In den Geisteswissenschaften ist für diese Frage die ›praktische Philosophie‹ zuständig, die sich mit dem Handeln der Menschen in der Welt beschäftigt, die Ethik. In ihr gibt es (neben vielen kleineren Strömungen) zwei große Denkschulen, die erste ist der Utilitarismus. Stets auf den ›Nutzen‹ einer Handlung ausgerichtet, ist es das Modell, das mit unserem System der sozialen Marktwirtschaft am besten zusammenpasst. ›The greatest good for the greatest number of people‹, Nutzenmaximierung für alle Beteiligten also, forderte Jeremy Bentham, einer seiner Begründer; die Motive des Entscheiders spielen keine Rolle. Das klingt schön, fast demokratisch. Doch wen beziehen wir in die jeweilige Rechnung ein? Alle Österreicher? (Wer alles sind ›Österreicher‹?) Alle Menschen auf der ganzen Welt? Alle Lebewesen? Und die Pasterze, die Donau, der Regenwald, haben die nicht auch Interessen? Die besondere Berücksichtigung von Marginalisierten sieht der Utilitarismus nicht prinzipiell vor.

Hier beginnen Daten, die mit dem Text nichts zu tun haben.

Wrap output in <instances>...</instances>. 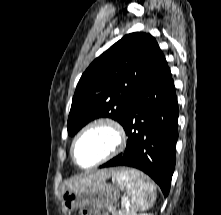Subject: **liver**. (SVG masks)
<instances>
[{"label": "liver", "mask_w": 221, "mask_h": 215, "mask_svg": "<svg viewBox=\"0 0 221 215\" xmlns=\"http://www.w3.org/2000/svg\"><path fill=\"white\" fill-rule=\"evenodd\" d=\"M114 174L112 169H104L97 172L87 173L81 176L70 178L62 187V190L67 189H83L91 187L101 182H105L111 175Z\"/></svg>", "instance_id": "liver-1"}]
</instances>
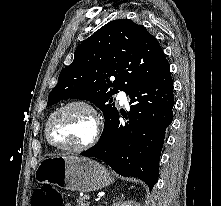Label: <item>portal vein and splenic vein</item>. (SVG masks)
Returning <instances> with one entry per match:
<instances>
[{"instance_id": "obj_1", "label": "portal vein and splenic vein", "mask_w": 221, "mask_h": 206, "mask_svg": "<svg viewBox=\"0 0 221 206\" xmlns=\"http://www.w3.org/2000/svg\"><path fill=\"white\" fill-rule=\"evenodd\" d=\"M85 199H86V200H89V199H90V197H89V196H85Z\"/></svg>"}]
</instances>
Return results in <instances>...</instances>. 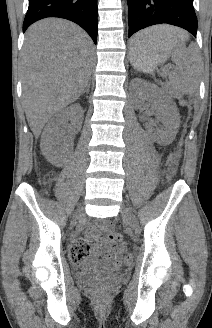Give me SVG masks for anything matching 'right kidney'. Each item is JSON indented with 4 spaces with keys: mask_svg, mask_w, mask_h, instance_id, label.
Segmentation results:
<instances>
[{
    "mask_svg": "<svg viewBox=\"0 0 212 328\" xmlns=\"http://www.w3.org/2000/svg\"><path fill=\"white\" fill-rule=\"evenodd\" d=\"M83 114L84 111L82 107L79 104H74L55 115L45 127L42 134L41 141L44 146V151L53 153L59 150L63 142L61 134H65L66 132L75 134L79 131L83 121ZM61 126L64 128L60 129ZM65 138L68 144L69 140L67 137Z\"/></svg>",
    "mask_w": 212,
    "mask_h": 328,
    "instance_id": "1",
    "label": "right kidney"
}]
</instances>
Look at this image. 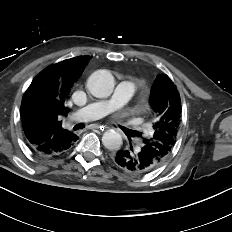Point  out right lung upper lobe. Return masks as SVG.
<instances>
[{"mask_svg":"<svg viewBox=\"0 0 232 232\" xmlns=\"http://www.w3.org/2000/svg\"><path fill=\"white\" fill-rule=\"evenodd\" d=\"M90 58L78 56L47 67L25 92L21 119L22 122L29 121L38 130L36 143L49 140L54 133L68 131L62 127L61 121V116L69 111L65 101Z\"/></svg>","mask_w":232,"mask_h":232,"instance_id":"right-lung-upper-lobe-1","label":"right lung upper lobe"}]
</instances>
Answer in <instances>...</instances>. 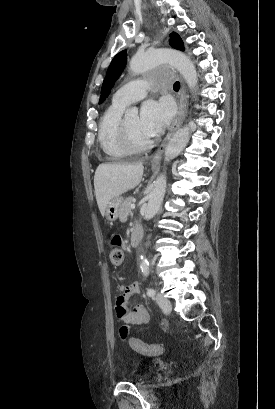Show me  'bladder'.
<instances>
[{"label": "bladder", "mask_w": 275, "mask_h": 409, "mask_svg": "<svg viewBox=\"0 0 275 409\" xmlns=\"http://www.w3.org/2000/svg\"><path fill=\"white\" fill-rule=\"evenodd\" d=\"M151 376H152L151 373H149V374H139V375L134 376L133 382L145 381L148 378H150Z\"/></svg>", "instance_id": "bladder-1"}]
</instances>
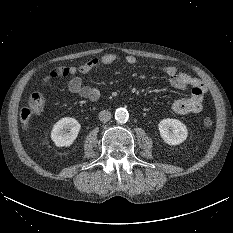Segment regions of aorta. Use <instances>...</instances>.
I'll return each mask as SVG.
<instances>
[{
	"mask_svg": "<svg viewBox=\"0 0 233 233\" xmlns=\"http://www.w3.org/2000/svg\"><path fill=\"white\" fill-rule=\"evenodd\" d=\"M129 118V113L125 108H118L115 111V119L120 122L124 123L128 120Z\"/></svg>",
	"mask_w": 233,
	"mask_h": 233,
	"instance_id": "762f6f07",
	"label": "aorta"
}]
</instances>
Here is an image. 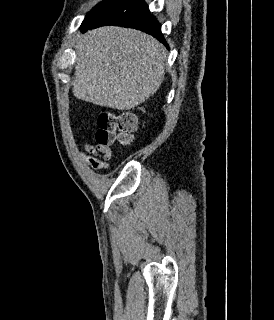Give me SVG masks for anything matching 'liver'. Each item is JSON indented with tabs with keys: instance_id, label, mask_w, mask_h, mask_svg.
<instances>
[{
	"instance_id": "obj_1",
	"label": "liver",
	"mask_w": 274,
	"mask_h": 320,
	"mask_svg": "<svg viewBox=\"0 0 274 320\" xmlns=\"http://www.w3.org/2000/svg\"><path fill=\"white\" fill-rule=\"evenodd\" d=\"M166 58V48L138 30H89L78 42L73 94L96 106L133 110L160 88Z\"/></svg>"
}]
</instances>
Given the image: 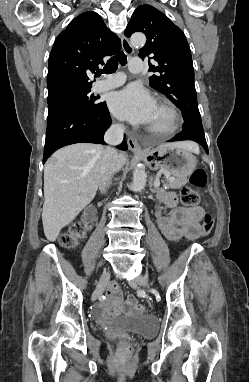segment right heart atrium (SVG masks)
Returning a JSON list of instances; mask_svg holds the SVG:
<instances>
[{
	"label": "right heart atrium",
	"instance_id": "d8ad5b80",
	"mask_svg": "<svg viewBox=\"0 0 249 382\" xmlns=\"http://www.w3.org/2000/svg\"><path fill=\"white\" fill-rule=\"evenodd\" d=\"M116 128H117V129H122V125H121V124H117V125H116Z\"/></svg>",
	"mask_w": 249,
	"mask_h": 382
}]
</instances>
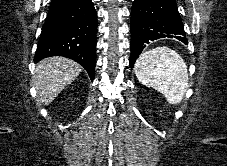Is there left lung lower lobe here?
I'll return each instance as SVG.
<instances>
[{
	"instance_id": "obj_1",
	"label": "left lung lower lobe",
	"mask_w": 227,
	"mask_h": 166,
	"mask_svg": "<svg viewBox=\"0 0 227 166\" xmlns=\"http://www.w3.org/2000/svg\"><path fill=\"white\" fill-rule=\"evenodd\" d=\"M185 36L175 0H134L131 8L130 67L150 41L168 37L187 44Z\"/></svg>"
}]
</instances>
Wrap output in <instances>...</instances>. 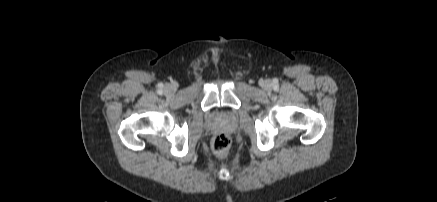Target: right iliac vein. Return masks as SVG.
Masks as SVG:
<instances>
[{
  "label": "right iliac vein",
  "mask_w": 437,
  "mask_h": 202,
  "mask_svg": "<svg viewBox=\"0 0 437 202\" xmlns=\"http://www.w3.org/2000/svg\"><path fill=\"white\" fill-rule=\"evenodd\" d=\"M175 91H176V87L172 85L166 86L165 88V92L167 94H173Z\"/></svg>",
  "instance_id": "obj_1"
}]
</instances>
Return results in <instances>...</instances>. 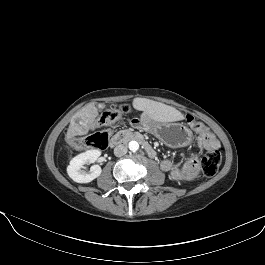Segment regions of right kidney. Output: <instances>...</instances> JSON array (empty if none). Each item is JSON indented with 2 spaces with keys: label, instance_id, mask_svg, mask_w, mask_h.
Segmentation results:
<instances>
[{
  "label": "right kidney",
  "instance_id": "ca27d5eb",
  "mask_svg": "<svg viewBox=\"0 0 265 265\" xmlns=\"http://www.w3.org/2000/svg\"><path fill=\"white\" fill-rule=\"evenodd\" d=\"M100 155L99 150H89L74 157L67 167L69 177L77 183H89L99 177L102 172L99 165L91 166L89 172H85L82 168L85 164L95 163Z\"/></svg>",
  "mask_w": 265,
  "mask_h": 265
}]
</instances>
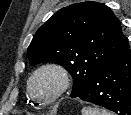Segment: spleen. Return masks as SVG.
I'll use <instances>...</instances> for the list:
<instances>
[{
  "mask_svg": "<svg viewBox=\"0 0 131 115\" xmlns=\"http://www.w3.org/2000/svg\"><path fill=\"white\" fill-rule=\"evenodd\" d=\"M82 115H111L106 110L98 108H83L81 110Z\"/></svg>",
  "mask_w": 131,
  "mask_h": 115,
  "instance_id": "3e777b00",
  "label": "spleen"
}]
</instances>
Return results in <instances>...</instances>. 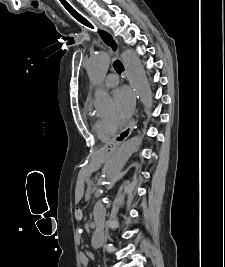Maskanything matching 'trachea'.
Returning <instances> with one entry per match:
<instances>
[{
	"mask_svg": "<svg viewBox=\"0 0 225 267\" xmlns=\"http://www.w3.org/2000/svg\"><path fill=\"white\" fill-rule=\"evenodd\" d=\"M71 8V10H72V12H73V14L70 12V14L78 21V22H80L81 24H83V25H85V26H87V27H89V28H94L93 27V25L85 18V17H83L81 14H79L76 10H74L72 7H70ZM100 32V36H101V38L105 41L106 40V38L108 37V34L106 33V32H102L101 33V31H99ZM113 67H114V69H115V71L118 73V74H120L121 72H123L124 71V67H123V64L119 61V60H116V61H114V63H113Z\"/></svg>",
	"mask_w": 225,
	"mask_h": 267,
	"instance_id": "3493384b",
	"label": "trachea"
}]
</instances>
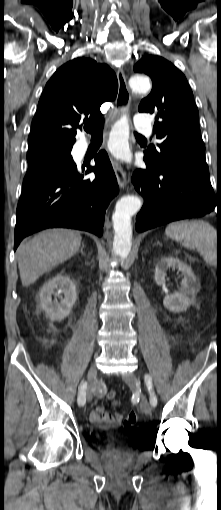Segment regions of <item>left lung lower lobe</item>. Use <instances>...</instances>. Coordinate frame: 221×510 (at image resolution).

Wir glauben immer noch, die biblische ›dominion over nature‹ ausüben, also über natürliche Ressourcen herrschen oder jedenfalls verfügen zu können. Wir tun das in unserem Sinn. Wir treffen die Entscheidungen, weil wir die Freiheit haben zu entscheiden, über die Köpfe aller anderen hinweg, sie pauschalisierend: die Menschen im globalen Süden, die Umwelt, die Nutztiere. Die ›Qual‹ der Wahl brächte allerdings auch Verantwortung mit sich. Wer nimmt sie wahr?
Der Utilitarismus stiftet zur Egozentrik an: Wenn ich etwas möchte, wird sich innerhalb marktwirtschaftlicher Konditionen eine Gruppe finden lassen, die von meinem Begehren auch profitiert. Wer profitiert, wenn ich übers Wochenende nach Istanbul fliege? Die Fluggesellschaft samt Belegschaft (Arbeitsplatz, wenngleich zu schlechten Bedingungen, gesichert!) profitiert, Tourismus und Handel profitieren. Los geht’s! Es scheint, wir beziehen immer diejenigen in unsere Kalkulation ein, die wir darin gut gebrauchen können, um auf unsere Kosten zu kommen. Die, die nicht profitieren, werden einfach nicht berücksichtigt.
Mit Immanuel Kant – er begründete die zweite große ethische Denkschule neben dem Utilitarismus – fällt es schon leichter, sich die eigenen Grenzen bewusst zu machen, um die Interessen anderer mitzubedenken: Handle stets so, dass dein Handeln zum (für alle gültigen) Gesetz werden könnte. Utilitaristen könnten auch so rechnen: Hätte jeder Mensch dieser Welt die Möglichkeit, einmal im Jahr einen Wochenendtrip nach Istanbul zu machen, wäre das etwa eine Verdopplung des aktuellen Flugpassagieraufkommens.
Grund dafür, dass ich seit Sommer 2016 in kein Flugzeug mehr gestiegen bin, ist also nicht nur die Flugangst und meine stille Überzeugung von der Überheblichkeit des Menschen, sondern auch das Gefühl, dass unser Wohlstand auf Kosten anderer geht. Die Fridays-for-Future-Bewegung spiegelt dieses Unbehagen wider, Vegetarier und Veganer, Radfahrer und Mülltaucher. Sie haben etwas gemeinsam: Sie üben sich in einer Art freiwilliger Selbstbeschränkung. Sie wollen irritieren, indem sie verweigern, was viele als komfortabel anstreben: Fleischessen, Befördertwerden, Einkaufen, ein Einfamilienhaus bauen (was zu Zersiedelung und Bodenversiegelung beiträgt), Flugreisen, ein eigenes Auto und so weiter. Sie verzichten freiwillig – ob aus Sorge, aus Umwelt- oder Gesundheitsbewusstsein. Sie machen für sich etwas ständig Verfügbares zu etwas Unverfügbarem. Dient dieses Verzichten dem Zweck einer Selbstoptimierung oder wird gar zur Ideologie, der sich auch andere unterwerfen sollen, wird es instrumentalisiert. Der individuelle, freiwillige Verzicht hingegen bezeugt Solidarität mit allen, die vermeintlich ›komfortlos‹ leben (müssen).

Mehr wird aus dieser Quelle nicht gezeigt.